A recent 5-year retrospective cohort study sought to determine the impact of prescribing nephrotoxic medications in the ED and the development of AKI within 7 days defined as an increase in SCr of ≥ 0.3 mg/dL or 1.5 x baseline. The categories of potentially nephrotoxic medications included ACE-i/ARB, antibiotics, diuretics, NSAIDs, and other (antifungal, antineoplastic, and antivirals).
Inclusion: Adult patients ≥ 18 years, with an initial and repeat SCr measured 24-168h after the initial test, under admitted or observation status (discharged patients were included if they had a repeat SCr in the time window).
Exclusion: previous hospital or ED visit within 7 days, initial SCr < 0.4 mg/dL, initial SCr > 4.0 mg/dL, missing data, dialysis, or transplant history.
The authors assessed 46,965 hospitalized encounters and found that 13.8% of patients developed AKI. Risk factors included older age, African American patients, history of CHF or CKD, higher initial SCr, and higher complexity and mortality. AKI developed within 48 hours in half of the patients and the reminder did so by 120 hours. Approximately 22% had ≥ 1 potentially nephrotoxic medication administered and 6% had ≥ 2 classes.

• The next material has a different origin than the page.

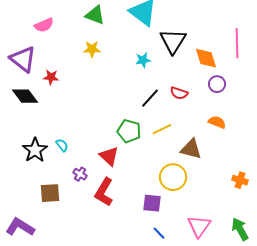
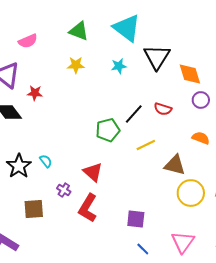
cyan star: (143, 60) -> (119, 66), moved
green pentagon: (129, 131) -> (108, 130), moved, turned -30
yellow circle: (173, 177) -> (191, 193), moved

Diuretics were associated with the highest risk of AKI (64% increased risk), followed by ACE-i/ARBs (39%), and antibiotics (13%). NSAIDs were not associated with an increased risk. The antibiotics associated with the highest risk of AKI were piperacillin-tazobactam, sulfamethoxazole-trimethoprim, and quinolones.
Bottom Line: Medications prescribed in the ED have an impact on the development of AKI during hospitalization. While these cannot always be avoided, use caution when combining multiple nephrotoxic medications and discontinue therapy early when feasible.